About Wave Farm
 
This Week in Radio News: 20131021
Oct 21, 2013: 5am- 6am
free103point9 Online Radio
Brooklyn (2003 - 2004) | Acra (2005 - 2015), NY
free103point9.org + transmissionarts.org/listen
WGXC 90.7-FM: Radio for Open Ears
90.7-FM in NY's Upper Hudson Valley and wgxc.org/listen everywhere
http://www.wgxc.org/
Roundup of the week's radio news about radio waves. The Federal Communication Commission reopened in the United States this week, after 16 days without an enforcement division tracking pirate radio.
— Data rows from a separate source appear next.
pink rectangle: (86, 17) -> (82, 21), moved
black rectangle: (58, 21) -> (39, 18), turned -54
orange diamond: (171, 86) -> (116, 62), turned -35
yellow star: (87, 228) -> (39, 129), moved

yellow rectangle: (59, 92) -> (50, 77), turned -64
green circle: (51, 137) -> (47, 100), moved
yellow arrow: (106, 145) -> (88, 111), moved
Non-profit organizations applying for low-power FM stations during the FCC's Oct. 15-29 application window may be bewildered by the process that was interrupted by the shutdown, and this show features reports from Radiosurvivor.com, Broadcast Law Blog, and REC Networks about the LPFM application window in the U.S. SWLing.com considers the "record" pirate radio activity during the shutdown on shortwave bands. Meanwhile, Pacifica Radio considers leasing out WBAI's airwaves in New York City, the House stenographer shouts out on C-Span during the shutdown vote, and Edward Snowden discusses his leaks in Moscow. Plus, this week in radio history with Nixon's anti-drug song edict, and Groucho Marx. Author Douglas Kahn is interviewed by Galen Joseph-Hunter about his new book, "Earth Sound Earth Signal," a study of energies in aesthetics and the arts, from the birth of modern communications in the nineteenth century to the global transmissions of the present day.
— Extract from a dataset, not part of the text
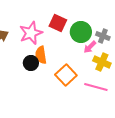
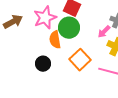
green circle: (81, 32) -> (69, 28), moved
black circle: (31, 63) -> (43, 64), moved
Douglas Kahn begins by evoking the Aeolian sphere music that Henry David Thoreau heard blowing along telegraph lines and the Aelectrosonic sounds of natural radio that Thomas Watson heard through the first telephone; he then traces the histories of science, media, music, and the arts to the 1960s and beyond. Earth Sound Earth Signal rethinks energy at a global scale, from brainwaves to outer space, through detailed discussions of musicians, artists and scientists such as Alvin Lucier, Edmond Dewan, Pauline Oliveros, John Cage, James Turrell, Robert Barry, Joyce Hinterding, and many others.